Hypothesis tests

Author

Steen Flammild Harsted & Søren O´Neill

Published

June 17, 2025

1 Presentation

You can download the course slides for this section here

2 Roadmap to your test

Getting Started

Make sure that you are working in your course project
Create a new quarto document and name it “hypothesis_tests.qmd”
Insert a code chunk and load 2 important libraries
Insert a new code chunk- Write source(here("scripts", "01_import.R")) in the chunk
Write a short headline to each code chunk
Change the YAML header to style your document output.

The YAML header can look like this

---
title: "TITLE"
subtitle: "SUBTITLE"
author: "ME"
date: today
format: 
  html:
    toc: true
    toc-depth: 2
    embed-resources: true
    number-sections: true
    number-depth: 2
    code-fold: true
    code-summary: "Show the code"
    code-tools: true
execute:
  message: false
  warning: false
---

Add the `gtsummary`, `ggstatsplot`, `statsExpressions` and `rstatix` packages to the code chunk where you have your library calls.

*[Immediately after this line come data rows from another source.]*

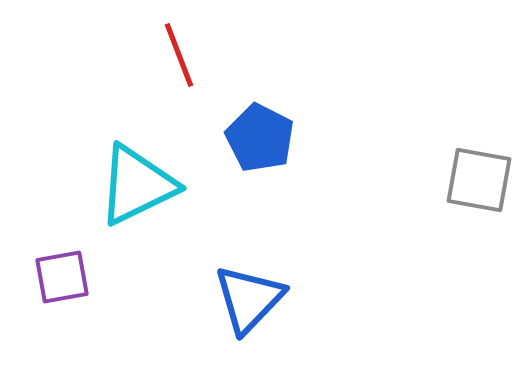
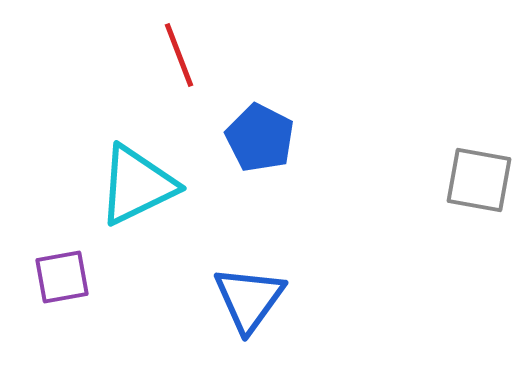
blue triangle: rotated 8 degrees counterclockwise
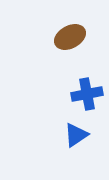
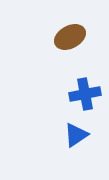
blue cross: moved 2 px left
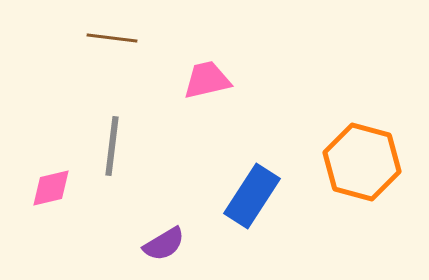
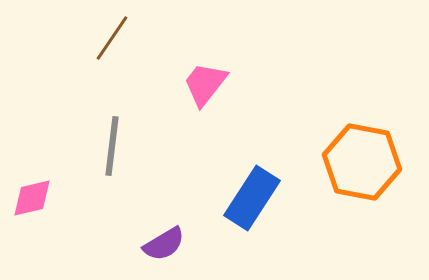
brown line: rotated 63 degrees counterclockwise
pink trapezoid: moved 2 px left, 4 px down; rotated 39 degrees counterclockwise
orange hexagon: rotated 4 degrees counterclockwise
pink diamond: moved 19 px left, 10 px down
blue rectangle: moved 2 px down
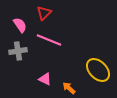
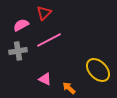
pink semicircle: moved 1 px right; rotated 84 degrees counterclockwise
pink line: rotated 50 degrees counterclockwise
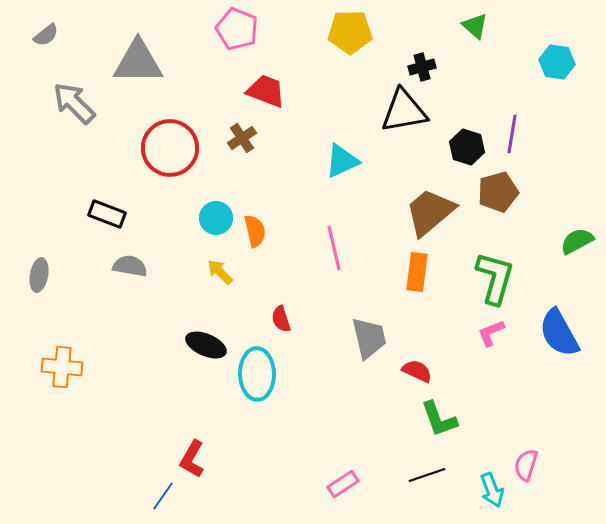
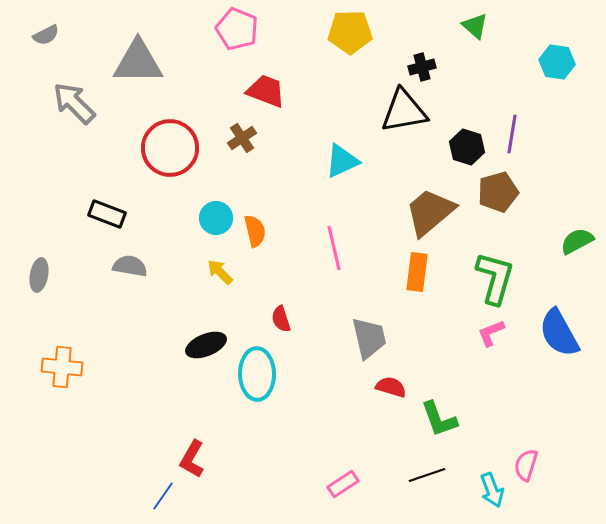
gray semicircle at (46, 35): rotated 12 degrees clockwise
black ellipse at (206, 345): rotated 45 degrees counterclockwise
red semicircle at (417, 371): moved 26 px left, 16 px down; rotated 8 degrees counterclockwise
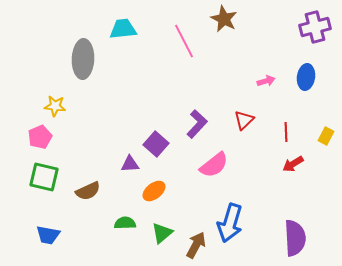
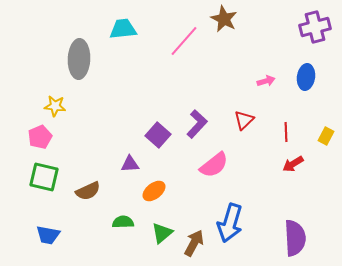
pink line: rotated 68 degrees clockwise
gray ellipse: moved 4 px left
purple square: moved 2 px right, 9 px up
green semicircle: moved 2 px left, 1 px up
brown arrow: moved 2 px left, 2 px up
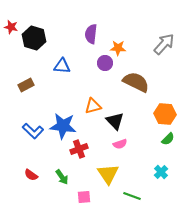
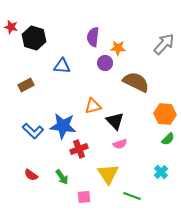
purple semicircle: moved 2 px right, 3 px down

If you need to install any of the packages:

use install.packages(c("package_name", "package_name")) to download the packages.
This is done in the console and NOT in your script.

Show the code

library(tidyverse)        # import, tidy, transform, visualize
library(here)             # filepath control
library(gtsummary)        # tables (with stats)
library(ggstatsplot)      # statistical plots
library(rstatix)          # statistical tests
library(statsExpressions) # statistical tests

2.1 The `bugs_long` dataset

bugs_long provides information on the extent to which men and women want to kill arthropods that vary in disgustingness (low, high) and freighteningness (low, high) (four groups in total). Each participant rated their attitude towards all four kinds of anthropods. bugs_long is a subset of the data reported by Ryan et al.(2013) .

bugs_long is included in the ggstatsplot package.

Note that this is a repeated measures design because the same participant gave four different ratings across four different conditions (LDLF, LDHF, HDLF, HDHF).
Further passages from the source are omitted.